_Supplied material_:

○ ○ ○ ○

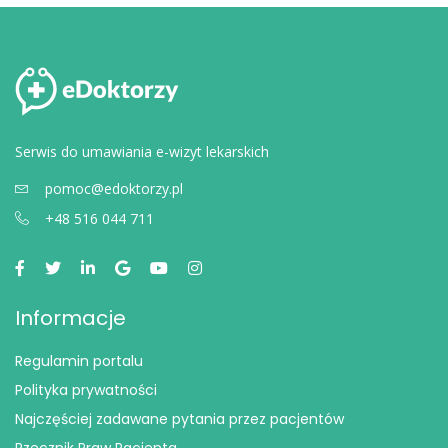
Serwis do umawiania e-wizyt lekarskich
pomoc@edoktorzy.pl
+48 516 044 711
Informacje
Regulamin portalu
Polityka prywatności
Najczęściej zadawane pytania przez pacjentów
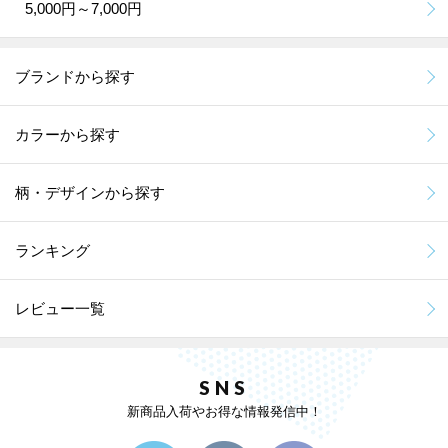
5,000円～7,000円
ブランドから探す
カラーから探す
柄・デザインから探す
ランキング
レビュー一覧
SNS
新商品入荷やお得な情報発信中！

○ ○ ○ ○

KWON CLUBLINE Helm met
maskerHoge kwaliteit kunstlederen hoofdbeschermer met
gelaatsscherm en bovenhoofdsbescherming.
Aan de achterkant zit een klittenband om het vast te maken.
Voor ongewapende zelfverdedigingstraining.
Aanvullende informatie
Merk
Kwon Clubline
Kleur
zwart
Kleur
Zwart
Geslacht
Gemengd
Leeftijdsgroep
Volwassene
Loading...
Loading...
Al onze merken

○ ○ ○ ○

_Work to complete_:
Please repeat, exactly as written, the lines in the records above, starting with the one that has "pomoc@edoktorzy.pl" and going on through the one that has "新商品入荷やお得な情報発信中！". Pictures are to be left out.

_Exercise result_:
pomoc@edoktorzy.pl
+48 516 044 711
Informacje
Regulamin portalu
Polityka prywatności
Najczęściej zadawane pytania przez pacjentów
5,000円～7,000円
ブランドから探す
カラーから探す
柄・デザインから探す
ランキング
レビュー一覧
SNS
新商品入荷やお得な情報発信中！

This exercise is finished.